_THE TASK_
Please reproduce exactly the lines from the start of the records through the one containing "Elec Solutions", and nothing more.

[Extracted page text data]
BEGIN

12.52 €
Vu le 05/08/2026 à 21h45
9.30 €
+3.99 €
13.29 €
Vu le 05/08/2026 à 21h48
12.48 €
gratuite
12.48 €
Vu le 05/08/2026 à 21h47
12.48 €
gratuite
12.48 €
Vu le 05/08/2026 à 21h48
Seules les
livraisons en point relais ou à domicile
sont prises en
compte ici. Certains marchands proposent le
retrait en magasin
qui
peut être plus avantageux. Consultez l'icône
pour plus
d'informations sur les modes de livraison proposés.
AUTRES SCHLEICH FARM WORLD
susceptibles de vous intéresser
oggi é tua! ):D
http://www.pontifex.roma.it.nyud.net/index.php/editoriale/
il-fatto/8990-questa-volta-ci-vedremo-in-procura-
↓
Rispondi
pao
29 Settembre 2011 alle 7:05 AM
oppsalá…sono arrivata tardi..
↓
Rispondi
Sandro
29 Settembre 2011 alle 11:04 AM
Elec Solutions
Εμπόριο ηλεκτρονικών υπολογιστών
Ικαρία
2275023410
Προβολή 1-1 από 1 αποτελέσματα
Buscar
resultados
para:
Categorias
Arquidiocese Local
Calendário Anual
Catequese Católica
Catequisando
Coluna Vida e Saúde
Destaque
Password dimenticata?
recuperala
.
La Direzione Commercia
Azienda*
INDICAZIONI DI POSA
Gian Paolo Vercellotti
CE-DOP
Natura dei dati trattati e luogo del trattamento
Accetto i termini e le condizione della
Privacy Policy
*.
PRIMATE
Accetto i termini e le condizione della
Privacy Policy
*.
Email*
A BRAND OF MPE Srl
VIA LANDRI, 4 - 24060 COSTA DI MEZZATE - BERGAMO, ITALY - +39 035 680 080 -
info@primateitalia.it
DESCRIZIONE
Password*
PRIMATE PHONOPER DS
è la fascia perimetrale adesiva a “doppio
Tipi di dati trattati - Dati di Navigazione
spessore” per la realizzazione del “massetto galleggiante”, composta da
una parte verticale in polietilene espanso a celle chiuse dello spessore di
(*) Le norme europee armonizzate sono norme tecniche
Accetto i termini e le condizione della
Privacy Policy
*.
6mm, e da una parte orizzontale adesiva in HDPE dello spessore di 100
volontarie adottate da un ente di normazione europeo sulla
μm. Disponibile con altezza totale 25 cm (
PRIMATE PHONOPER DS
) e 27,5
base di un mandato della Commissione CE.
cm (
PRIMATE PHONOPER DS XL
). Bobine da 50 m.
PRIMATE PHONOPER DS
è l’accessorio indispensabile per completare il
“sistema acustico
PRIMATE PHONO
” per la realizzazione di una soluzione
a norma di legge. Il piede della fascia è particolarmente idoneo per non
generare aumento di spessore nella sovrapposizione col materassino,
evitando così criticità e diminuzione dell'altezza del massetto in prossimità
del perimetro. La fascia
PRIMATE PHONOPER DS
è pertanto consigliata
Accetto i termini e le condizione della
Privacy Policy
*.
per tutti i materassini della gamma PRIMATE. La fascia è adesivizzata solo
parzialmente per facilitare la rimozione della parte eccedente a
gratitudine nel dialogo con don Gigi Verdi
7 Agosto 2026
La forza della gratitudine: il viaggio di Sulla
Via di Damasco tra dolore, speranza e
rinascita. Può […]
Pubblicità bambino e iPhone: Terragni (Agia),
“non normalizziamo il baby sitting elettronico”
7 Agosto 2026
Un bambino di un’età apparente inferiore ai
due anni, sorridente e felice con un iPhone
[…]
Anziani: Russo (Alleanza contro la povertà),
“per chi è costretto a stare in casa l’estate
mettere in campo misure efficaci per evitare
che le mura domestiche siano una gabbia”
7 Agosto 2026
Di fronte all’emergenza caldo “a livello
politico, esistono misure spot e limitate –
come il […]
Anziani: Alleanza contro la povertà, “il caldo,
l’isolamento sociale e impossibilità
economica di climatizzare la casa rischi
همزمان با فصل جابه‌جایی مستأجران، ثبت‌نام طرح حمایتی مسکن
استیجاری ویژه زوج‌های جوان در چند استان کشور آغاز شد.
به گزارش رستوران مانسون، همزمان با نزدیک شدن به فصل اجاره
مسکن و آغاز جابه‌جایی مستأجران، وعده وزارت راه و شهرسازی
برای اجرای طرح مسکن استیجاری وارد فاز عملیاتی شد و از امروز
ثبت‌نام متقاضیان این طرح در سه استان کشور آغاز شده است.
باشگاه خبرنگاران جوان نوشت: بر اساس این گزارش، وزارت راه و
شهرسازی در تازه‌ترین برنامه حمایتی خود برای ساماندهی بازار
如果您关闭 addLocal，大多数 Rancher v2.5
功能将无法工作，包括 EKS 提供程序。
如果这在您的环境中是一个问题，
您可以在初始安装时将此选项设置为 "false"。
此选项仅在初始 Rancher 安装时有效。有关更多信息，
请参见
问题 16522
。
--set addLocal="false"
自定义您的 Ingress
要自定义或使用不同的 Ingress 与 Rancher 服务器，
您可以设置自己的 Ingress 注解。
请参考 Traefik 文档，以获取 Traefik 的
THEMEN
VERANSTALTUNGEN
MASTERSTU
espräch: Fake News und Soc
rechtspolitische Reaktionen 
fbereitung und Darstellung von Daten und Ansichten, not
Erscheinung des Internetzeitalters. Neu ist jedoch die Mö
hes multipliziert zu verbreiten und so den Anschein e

END

_SOLUTION FOR THIS TASK_
12.52 €
Vu le 05/08/2026 à 21h45
9.30 €
+3.99 €
13.29 €
Vu le 05/08/2026 à 21h48
12.48 €
gratuite
12.48 €
Vu le 05/08/2026 à 21h47
12.48 €
gratuite
12.48 €
Vu le 05/08/2026 à 21h48
Seules les
livraisons en point relais ou à domicile
sont prises en
compte ici. Certains marchands proposent le
retrait en magasin
qui
peut être plus avantageux. Consultez l'icône
pour plus
d'informations sur les modes de livraison proposés.
AUTRES SCHLEICH FARM WORLD
susceptibles de vous intéresser
oggi é tua! ):D
http://www.pontifex.roma.it.nyud.net/index.php/editoriale/
il-fatto/8990-questa-volta-ci-vedremo-in-procura-
↓
Rispondi
pao
29 Settembre 2011 alle 7:05 AM
oppsalá…sono arrivata tardi..
↓
Rispondi
Sandro
29 Settembre 2011 alle 11:04 AM
Elec Solutions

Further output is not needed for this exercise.